Data analysis always gives ultimate result in some definite terms. Different techniques, tools, and procedures can help in data dissection, forming it into actionable insights. If we look towards the future of data analytics, we can predict some latest trends in technologies and tools which are used for dominating the space of analytics:
1. Model deployment systems
2. Visualization systems
3. Data analysis systems
1. Model deployment systems:
Several service providers want to replicate the SaaS model on the premises, especially the following:
– Domino Data Labs
In addition, requiring for deploying models, a growing requirement for documenting code is also seen. At the same time, it might be expected for seeing a version control system however that is suited for data science, providing the capacity of tracking various versions of data sets.
2. Visualization systems:
This library may be limited to Python only, however, it also provides a solid possibility for rapid adoption in future.
Providing APIs in Matlab, R, and Python, this tool of data visualization has been creating a name for it and appears on track for rapid broad adoption.
3. Data analysis systems:
Open source systems like R, with its rapid mature ecosystem and Python, with its scikit-learn libraries and pandas; appear stand for continuing their control over the analytics space. Particularly, some projects in the Python ecosystem appear mature for fast adoption:
By giving the capacity for doing processing on disk rather than in memory, this exciting project targets for finding a middle field between utilizing local devices for in-memory computations and utilizing Hadoop for cluster processing, thus giving a prepared solution while data size is very small to need a Hadoop cluster yet not really small as being managed within memory.

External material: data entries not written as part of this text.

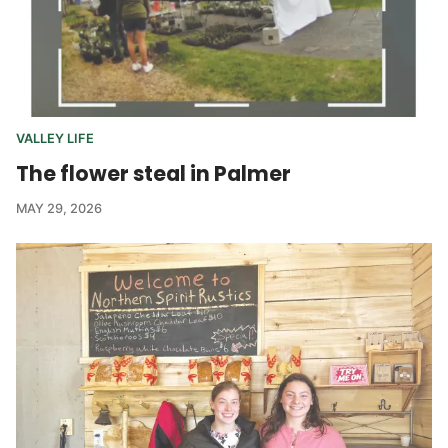
VALLEY LIFE
The flower steal in Palmer
MAY 29, 2026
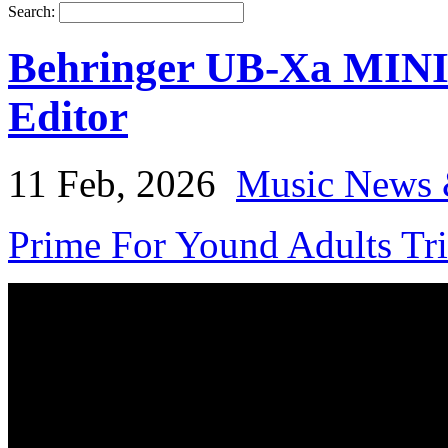
Search:
Behringer UB-Xa MINI
Editor
11 Feb, 2026
Music News 
Prime For Yound Adults Tr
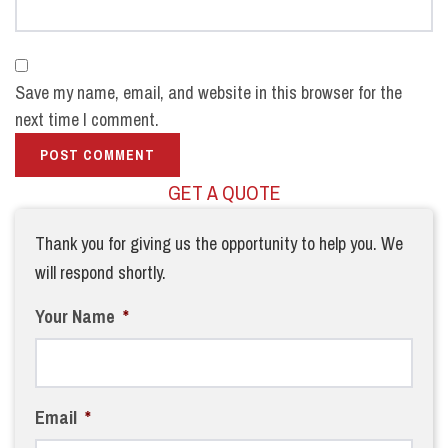
Save my name, email, and website in this browser for the
next time I comment.
GET A QUOTE
Thank you for giving us the opportunity to help you. We
will respond shortly.
Your Name
*
Email
*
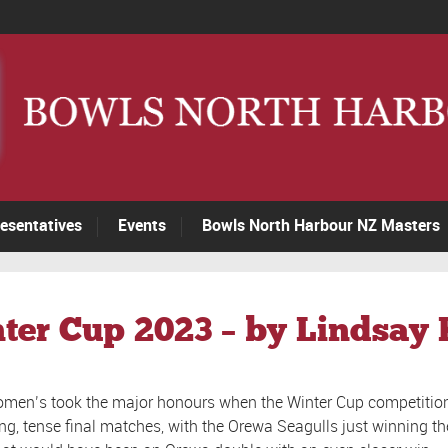
esentatives
Events
Bowls North Harbour NZ Masters
nter Cup 2023 – by Lindsay
men’s took the major honours when the Winter Cup competition
ng, tense final matches, with the Orewa Seagulls just winning 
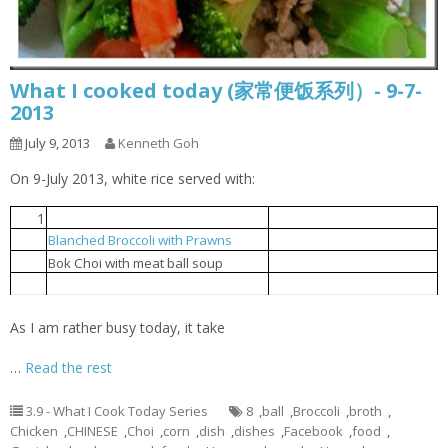
What I cooked today (家常便饭系列）- 9-7-
2013
July 9, 2013
Kenneth Goh
On 9-July 2013, white rice served with:
1
Steamed tofu with egg
豆腐蒸蛋
Blanched Broccoli with Prawns
芥兰花虾球
2
贸白菜肉丸汤
3
Bok Choi with meat ball soup
Popcorn chicken
炸鸡球
4
As I am rather busy today, it take
…
Read the rest
3.9 - What I Cook Today Series
8
,
ball
,
Broccoli
,
broth
,
Chicken
,
CHINESE
,
Choi
,
corn
,
dish
,
dishes
,
Facebook
,
food
,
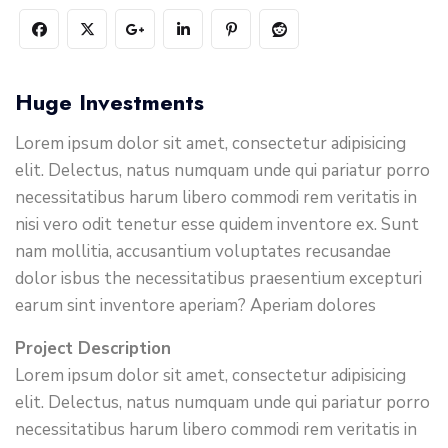
Huge Investments
Lorem ipsum dolor sit amet, consectetur adipisicing
elit. Delectus, natus numquam unde qui pariatur porro
necessitatibus harum libero commodi rem veritatis in
nisi vero odit tenetur esse quidem inventore ex. Sunt
nam mollitia, accusantium voluptates recusandae
dolor isbus the necessitatibus praesentium excepturi
earum sint inventore aperiam? Aperiam dolores
Project Description
Lorem ipsum dolor sit amet, consectetur adipisicing
elit. Delectus, natus numquam unde qui pariatur porro
necessitatibus harum libero commodi rem veritatis in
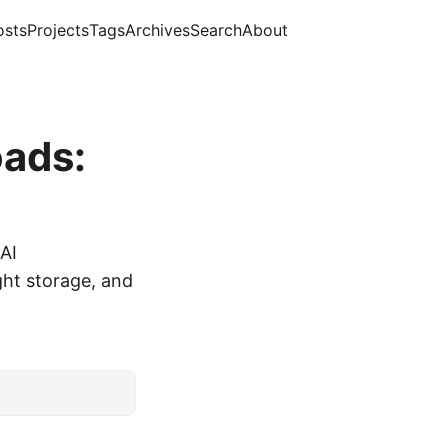
osts
Projects
Tags
Archives
Search
About
oads:
 AI
ght storage, and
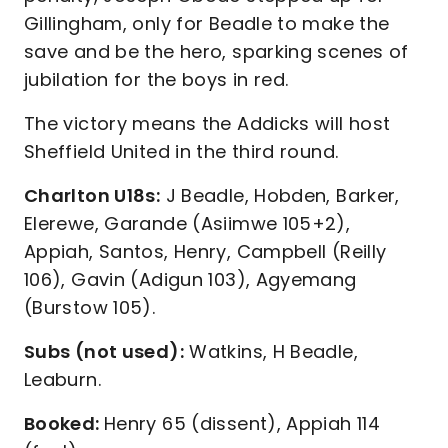
Gillingham, only for Beadle to make the
save and be the hero, sparking scenes of
jubilation for the boys in red.
The victory means the Addicks will host
Sheffield United in the third round.
Charlton U18s:
J Beadle, Hobden, Barker,
Elerewe, Garande (Asiimwe 105+2),
Appiah, Santos, Henry, Campbell (Reilly
106), Gavin (Adigun 103), Agyemang
(Burstow 105).
Subs (not used):
Watkins, H Beadle,
Leaburn.
Booked:
Henry 65 (dissent), Appiah 114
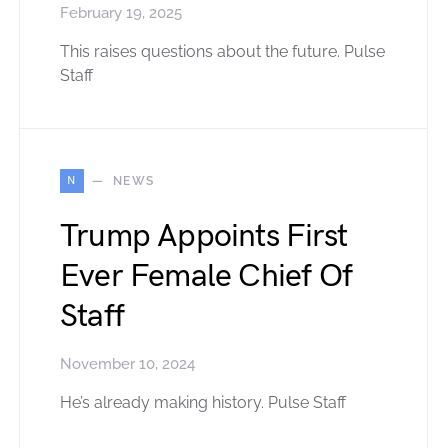
February 19, 2025
This raises questions about the future. Pulse
Staff
N
NEWS
Trump Appoints First
Ever Female Chief Of
Staff
November 10, 2024
He’s already making history. Pulse Staff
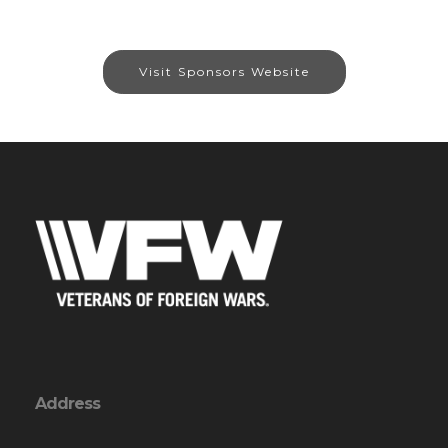
Visit Sponsors Website
Address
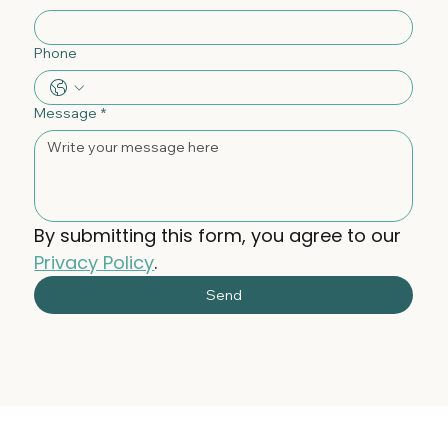
Phone
Message
*
By submitting this form, you agree to our 
Privacy Policy
.
Send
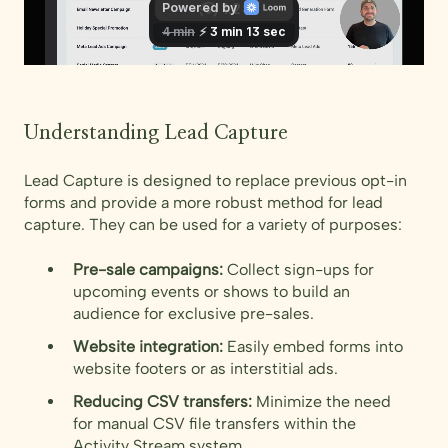
Understanding Lead Capture
Lead Capture is designed to replace previous opt-in
forms and provide a more robust method for lead
capture. They can be used for a variety of purposes:
Pre-sale campaigns:
Collect sign-ups for
upcoming events or shows to build an
audience for exclusive pre-sales.
Website integration:
Easily embed forms into
website footers or as interstitial ads.
Reducing CSV transfers:
Minimize the need
for manual CSV file transfers within the
Activity Stream system.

These days, data scientists work with lots of data sources, ranging from SQL databases and CSV files to Apache Hadoop clusters. The expression engine of blaze helps data scientists utilize a constant API for working with a complete range of data sources, brightening the cognitive load needed by utilization of different systems.

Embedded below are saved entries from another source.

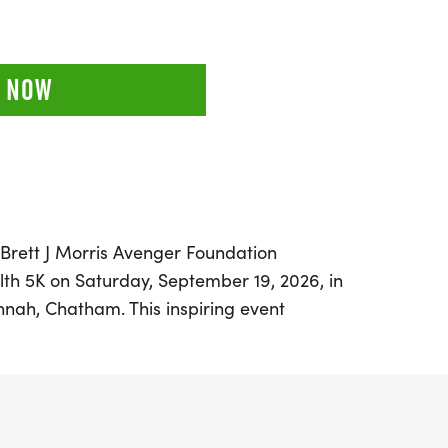
 NOW
l Brett J Morris Avenger Foundation
th 5K on Saturday, September 19, 2026, in
annah, Chatham. This inspiring event
nning with a powerful mission to raise
or mental health challenges and PTSD.
re invited to lace up their shoes and
tal Health" as they take part in a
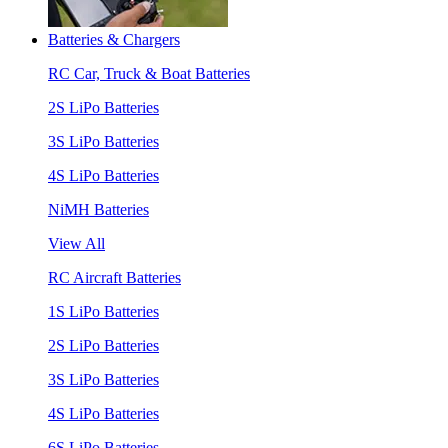
Batteries & Chargers
RC Car, Truck & Boat Batteries
2S LiPo Batteries
3S LiPo Batteries
4S LiPo Batteries
NiMH Batteries
View All
RC Aircraft Batteries
1S LiPo Batteries
2S LiPo Batteries
3S LiPo Batteries
4S LiPo Batteries
6S LiPo Batteries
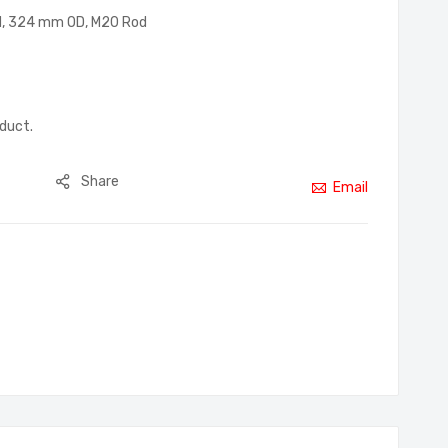
 DN, 324 mm OD, M20 Rod
oduct.
Share
Email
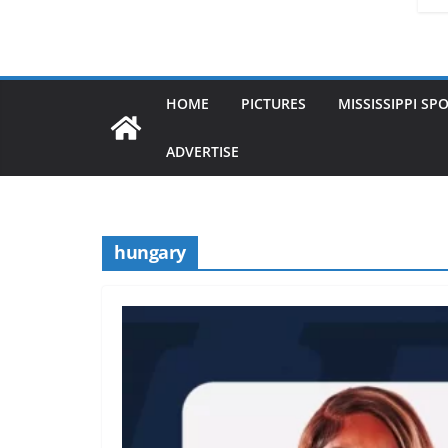
HOME
PICTURES
MISSISSIPPI SP
ADVERTISE
hungary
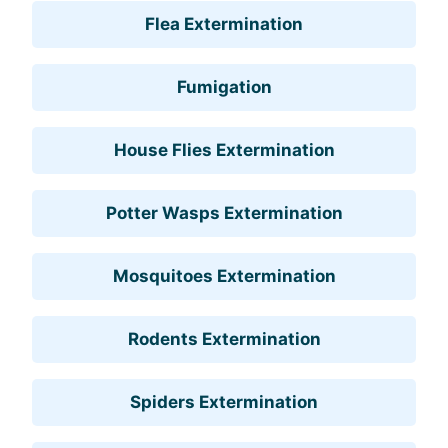
Flea Extermination
Fumigation
House Flies Extermination
Potter Wasps Extermination
Mosquitoes Extermination
Rodents Extermination
Spiders Extermination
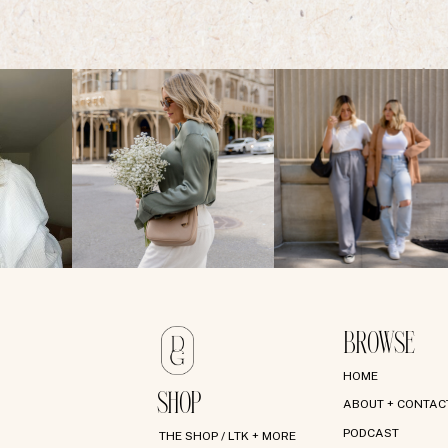
BROWSE
HOME
SHOP
ABOUT + CONTAC
PODCAST
THE SHOP / LTK + MORE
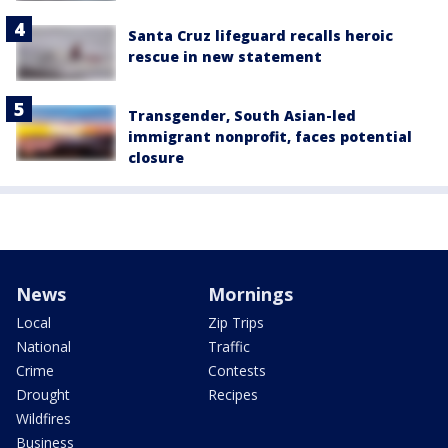
Santa Cruz lifeguard recalls heroic
rescue in new statement
Transgender, South Asian-led
immigrant nonprofit, faces potential
closure
News
Mornings
Local
Zip Trips
National
Traffic
Crime
Contests
Drought
Recipes
Wildfires
Business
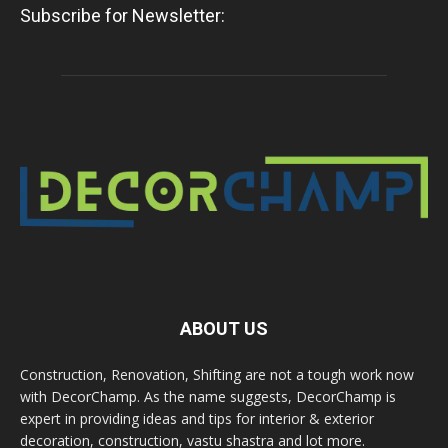
Subscribe for Newsletter:
ABOUT US
Construction, Renovation, Shifting are not a tough work now
with DecorChamp. As the name suggests, DecorChamp is
expert in providing ideas and tips for interior & exterior
decoration, construction, vastu shastra and lot more.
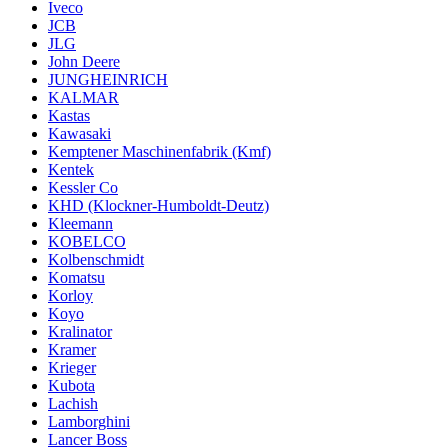
Iveco
JCB
JLG
John Deere
JUNGHEINRICH
KALMAR
Kastas
Kawasaki
Kemptener Maschinenfabrik (Kmf)
Kentek
Kessler Co
KHD (Klockner-Humboldt-Deutz)
Kleemann
KOBELCO
Kolbenschmidt
Komatsu
Korloy
Koyo
Kralinator
Kramer
Krieger
Kubota
Lachish
Lamborghini
Lancer Boss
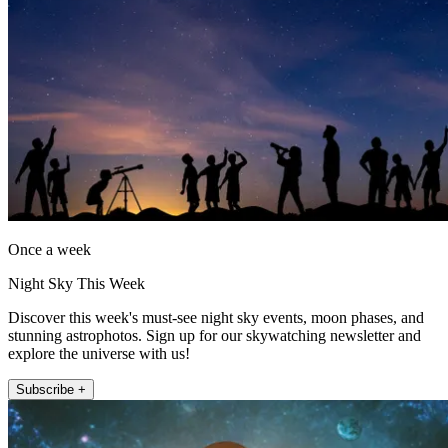
Once a week
Night Sky This Week
Discover this week's must-see night sky events, moon phases, and
stunning astrophotos. Sign up for our skywatching newsletter and
explore the universe with us!
Subscribe +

Of course, Python and R ecosystems are just the beginning, for the Apache Spark system is also appearing increasing adoption – not least as it provides APIs in R and also in Python.
Establishing on a usual trend of utilizing open source ecosystems, we can also predict for seeing a move towards the approaches based on distribution. For instance, Anaconda provides distributions for both R and Python, and Canopy provides only a Python distribution suited for data science. And nobody will be shocked if they see the integration of analytics software like Python or R in a common database.
Beyond open source systems, a developing body of tools also helps business users communicate with data directly while helps them form guided data analysis. These tools attempt for abstracting the data science procedure away from the user. Though this approach is still immature, it provides what seems for being a very potential system for data analysis.
Going forward, we expect that tools of data and analytics will see the rapid application in mainstream business procedures, and we anticipate this use for guiding companies towards a data-driven approach for making decisions. For now, we need to keep our eyes on the previous tools, as we don’t want to miss seeing how they reshape the data’s world.
So, encounter the strength of Apache Spark in an integrated growth ambiance for data science. Also, experience the data science by joining data science certification training course for exploring how both R and Spark can be used for building the applications of your own data science. So, this was the complete overview on the top tools and technologies which dominate the analytics space in 2016.